After 10 days in an induced coma, one month in hospital, six months living with mobile assistance, and an unquantifiable amount of resilience — Elliott was back at the stable and on the playing field.

"I'm one of the lucky ones that actually made it through," said Elliott, who left the hospital 35 pounds lighter.

"I was only 17 years old I [couldn't] be this thing limping around and an invalid my entire life."

Middlesex London Health Unit MLHU

The Middlesex-London Health Unit in London, Ont. (Chris Ensing/CBC)

One of the lucky ones

The Shakespeare native is proud of her wiggly battle scar, stretching about 35 inches from her ankle, up to the top of her hip bone.

She said doctors had to scrape out the bacteria, which damages tissues under the skin, and causes the skin to die. It is often spread by direct contact with nose and throat secretions from an infected person, or in contact with infected wounds or cuts on the skin.

"The doctors had no idea back then. They have no idea to this day how I could've gotten it," she said.

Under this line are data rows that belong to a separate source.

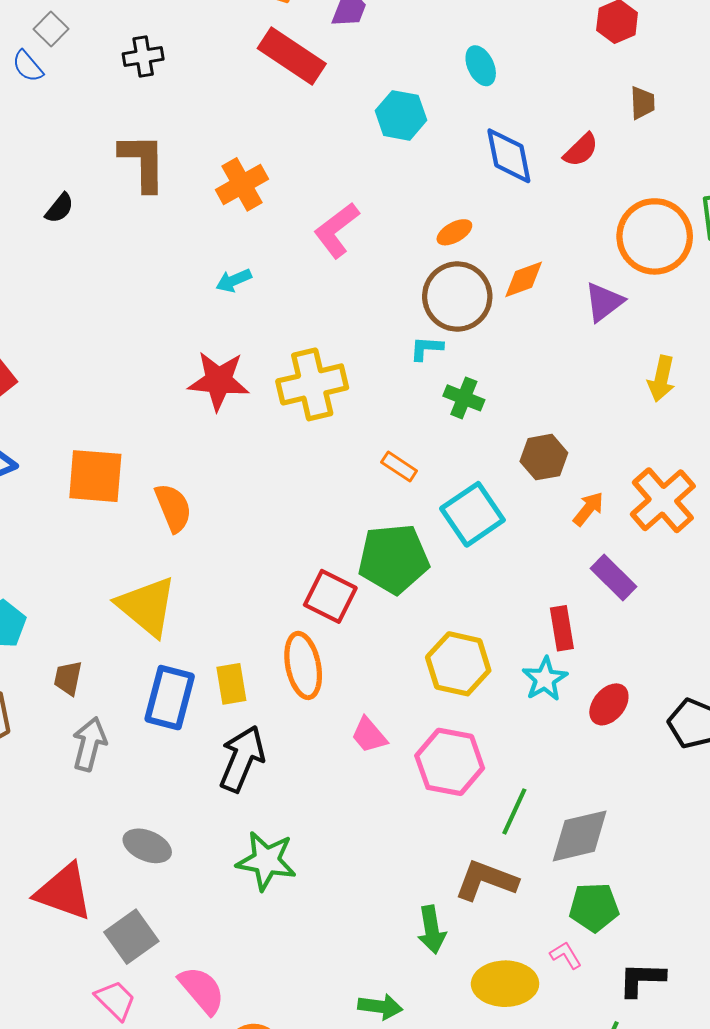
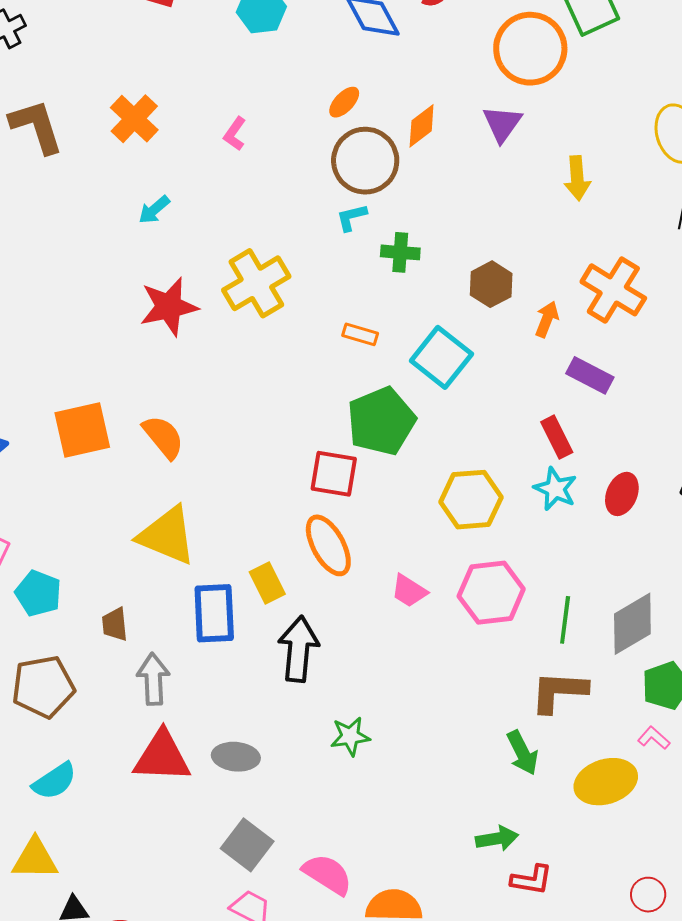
pink L-shape: (337, 230) -> (235, 134), size x0.6
green star: (266, 861) -> (350, 736), size x0.7
red triangle: (64, 892) -> (162, 757), moved

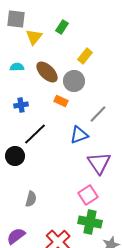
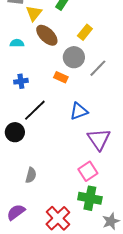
brown ellipse: (47, 72) -> (47, 35), moved
gray line: (98, 114) -> (98, 68), moved

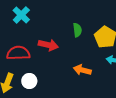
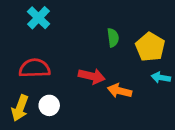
red arrow: (48, 45) -> (92, 76), moved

Experts said necrotizing fasciitis "can be tricky to recognize" but is treatable if detected early. 

Dr. Michael Silverman, an infectious disease specialist at the London Health Science Centre said there are several possible flesh-eating diseases that could circulate.

"We always have seen some. It's more common in the winter when there's more crowds together there's more transmission. Even when there is no outbreak, there will still be occasional and sporadic cases where someone will get necrotizing fasciitis," he said.

Shelby Elliott

Shelby Elliott, a survivior of a fatal flesh-eating disease, still has fears of illnesses any time someone in her family gets any of the symptoms of invasive group A streptococcus. (Submitted by Shelby Elliott)

Outbreak

Although married, with two young girls, Elliott — who also works as a painter — still has fears of illnesses any time someone in her family gets any of the symptoms of the invasive group A streptococcus bacteria.

Symptoms vary, from fever, chills, sore throat and dizziness to severe pain, redness or swelling around a wound or injured area.

"If you're feeling off and you're having symptoms of things you've never had before. You need to make sure you get looked at. If you get a cut, you got to clean it," she said.

And although Elliott is back on her golden Quarter horse, she can't help but always double check her symptoms.

"It seems like it's only this, but what if it's so much more."